[Dataset excerpts]
########

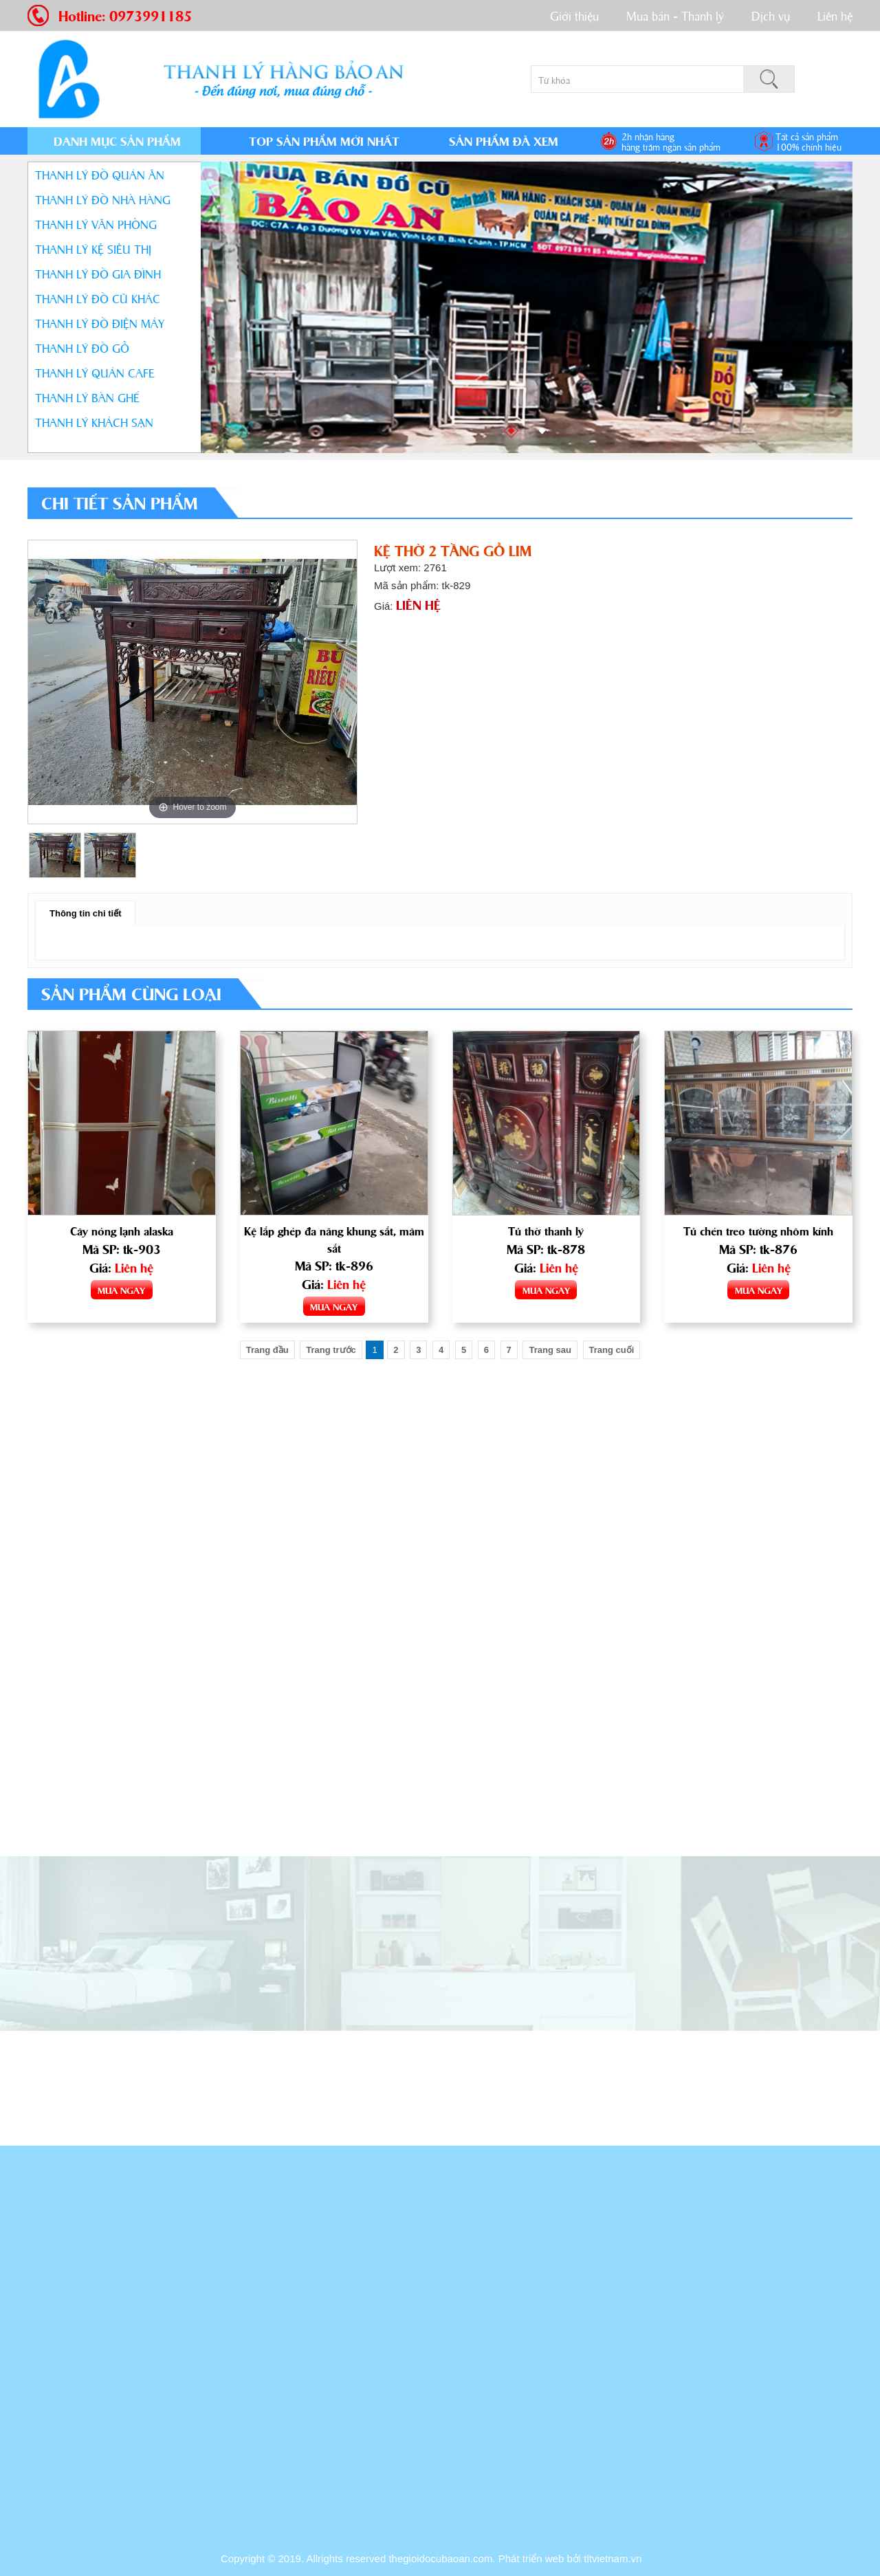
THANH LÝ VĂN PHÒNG (96, 224)
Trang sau (550, 1353)
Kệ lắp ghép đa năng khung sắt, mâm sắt (334, 1240)
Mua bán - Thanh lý (675, 15)
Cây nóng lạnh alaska (121, 1231)
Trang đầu (267, 1353)
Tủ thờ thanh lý (546, 1231)
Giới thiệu (574, 15)
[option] (192, 682)
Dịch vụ (770, 15)
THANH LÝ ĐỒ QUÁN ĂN (99, 174)
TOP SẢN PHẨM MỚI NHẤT (324, 140)
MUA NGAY (121, 1291)
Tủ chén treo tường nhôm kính (758, 1231)
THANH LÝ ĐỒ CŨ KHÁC (97, 298)
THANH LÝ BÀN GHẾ (87, 397)
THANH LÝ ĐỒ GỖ (82, 347)
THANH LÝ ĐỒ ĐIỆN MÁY (99, 323)
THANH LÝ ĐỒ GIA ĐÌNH (98, 273)
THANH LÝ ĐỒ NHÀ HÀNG (102, 199)
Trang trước (331, 1353)
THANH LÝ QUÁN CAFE (95, 372)
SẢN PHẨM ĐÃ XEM (503, 140)
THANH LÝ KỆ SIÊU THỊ (93, 248)
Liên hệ (834, 15)
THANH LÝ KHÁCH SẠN (94, 422)
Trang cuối (612, 1353)
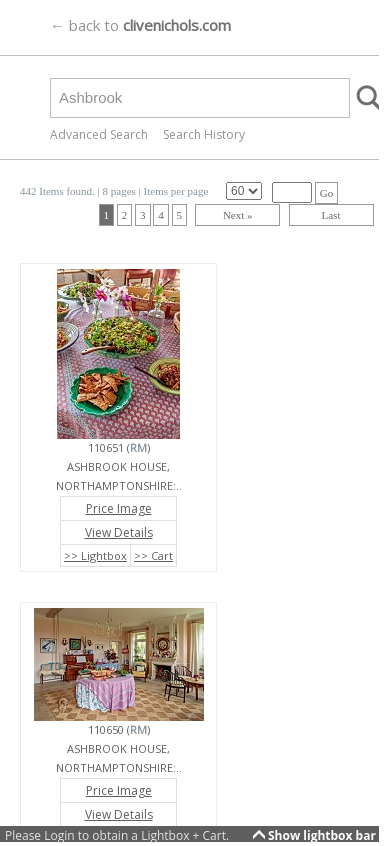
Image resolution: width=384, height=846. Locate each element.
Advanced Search (99, 134)
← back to (140, 25)
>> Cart (153, 555)
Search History (204, 134)
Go (326, 193)
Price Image (119, 508)
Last (331, 215)
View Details (119, 532)
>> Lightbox (95, 555)
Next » (238, 215)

########

**WHAT THE TASK ASKS**
Only the lines above from the line containing "THANH LÝ ĐỒ QUÁN ĂN (99, 174)" through the line containing "Trang cuối (612, 1353)" should be retyped, exactly and with both ends included.

**RESPONSE TO THE EXERCISE**
THANH LÝ ĐỒ QUÁN ĂN (99, 174)
TOP SẢN PHẨM MỚI NHẤT (324, 140)
MUA NGAY (121, 1291)
Tủ chén treo tường nhôm kính (758, 1231)
THANH LÝ ĐỒ CŨ KHÁC (97, 298)
THANH LÝ BÀN GHẾ (87, 397)
THANH LÝ ĐỒ GỖ (82, 347)
THANH LÝ ĐỒ ĐIỆN MÁY (99, 323)
THANH LÝ ĐỒ GIA ĐÌNH (98, 273)
THANH LÝ ĐỒ NHÀ HÀNG (102, 199)
Trang trước (331, 1353)
THANH LÝ QUÁN CAFE (95, 372)
SẢN PHẨM ĐÃ XEM (503, 140)
THANH LÝ KỆ SIÊU THỊ (93, 248)
Liên hệ (834, 15)
THANH LÝ KHÁCH SẠN (94, 422)
Trang cuối (612, 1353)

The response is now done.